» Work instructions: Record by record, write out the listing word for word while omitting pictures.

» Source records:
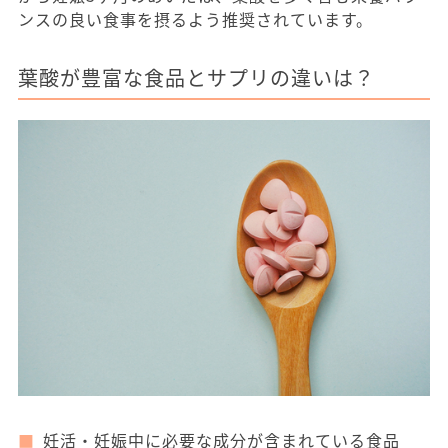
ンスの良い食事を摂るよう推奨されています。
葉酸が豊富な食品とサプリの違いは？
妊活・妊娠中に必要な成分が含まれている食品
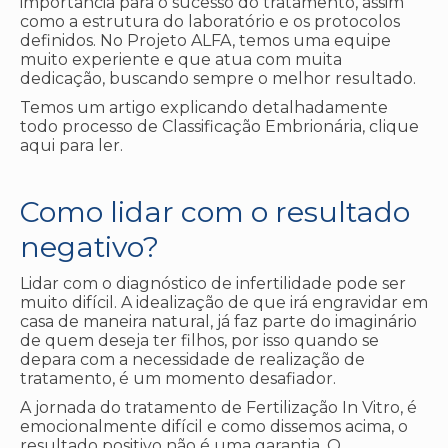
importância para o sucesso do tratamento, assim
como a estrutura do laboratório e os protocolos
definidos. No Projeto ALFA, temos uma equipe
muito experiente e que atua com muita
dedicação, buscando sempre o melhor resultado.
Temos um artigo explicando detalhadamente
todo processo de Classificação Embrionária, clique
aqui para ler.
Como lidar com o resultado
negativo?
Lidar com o diagnóstico de infertilidade pode ser
muito difícil. A idealização de que irá engravidar em
casa de maneira natural, já faz parte do imaginário
de quem deseja ter filhos, por isso quando se
depara com a necessidade de realização de
tratamento, é um momento desafiador.
A jornada do tratamento de Fertilização In Vitro, é
emocionalmente difícil e como dissemos acima, o
resultado positivo não é uma garantia. O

» Response area:
ンスの良い食事を摂るよう推奨されています。
葉酸が豊富な食品とサプリの違いは？
妊活・妊娠中に必要な成分が含まれている食品
importância para o sucesso do tratamento, assim
como a estrutura do laboratório e os protocolos
definidos. No Projeto ALFA, temos uma equipe
muito experiente e que atua com muita
dedicação, buscando sempre o melhor resultado.
Temos um artigo explicando detalhadamente
todo processo de Classificação Embrionária, clique
aqui para ler.
Como lidar com o resultado
negativo?
Lidar com o diagnóstico de infertilidade pode ser
muito difícil. A idealização de que irá engravidar em
casa de maneira natural, já faz parte do imaginário
de quem deseja ter filhos, por isso quando se
depara com a necessidade de realização de
tratamento, é um momento desafiador.
A jornada do tratamento de Fertilização In Vitro, é
emocionalmente difícil e como dissemos acima, o
resultado positivo não é uma garantia. O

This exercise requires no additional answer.